The pandemic has wreaked havoc on the retail industry, while big box chains like Walmart, Target, and Costco continue to come out on top. More retailers are bumping up their minimum wages to attract workers and comply with shifting legislations. Amazon ($AMZN) raised its starting wage to $15 in 2018, Target ($TGT) and Best Buy ($BBY) increased their minimums to $15 last year. Walmart ($WMT), the largest retailer in the country, has an $11 minimum wage, and announced last week that it plans to raise pay for 425,000 employees, a quarter of its workforce, to at least $13 an hour. But one chain is rising above the rest.

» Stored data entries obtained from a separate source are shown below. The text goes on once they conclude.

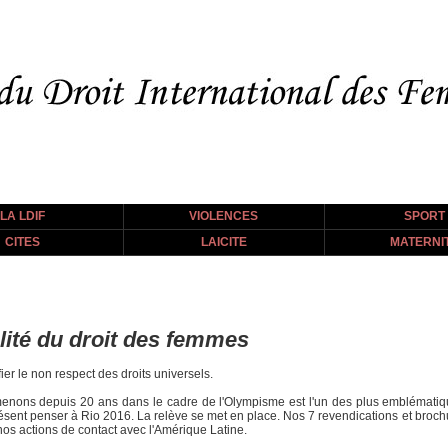
LA LDIF
VIOLENCES
SPORT
CITES
LAICITE
MATERNI
alité du droit des femmes
fier le non respect des droits universels.
enons depuis 20 ans dans le cadre de l'Olympisme est l'un des plus emblématiqu
résent penser à Rio 2016. La relève se met en place. Nos 7 revendications et brochur
os actions de contact avec l'Amérique Latine.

Costco ($COST) will raise its starting rate for hourly store workers in the United States — who make up about 90% of its US workforce — to $16 an hour beginning next week. Chief executive Craig Jelinek made the announcement today at a US Senate Budget Committee hearing on worker pay at large companies. The news comes a few days after the warehouse retailer said it will be administering COVID vaccines in select cities. Costco has been raising its minimum wage on a yearly basis since 2018. The company says 20% of its hourly employees make the minimum wage.
According to our data, COVID hasn't impacted Costco's hiring efforts. Since last February, over 5,000 people added Costco as their employer on LinkedIn. The company's total LinkedIn employee headcount has risen from 46,800 to 51,900 workers, an 11% increase. (Costco counts roughly 180,000 US employees, so LinkedIn only represents a fraction of its workers and new hires.)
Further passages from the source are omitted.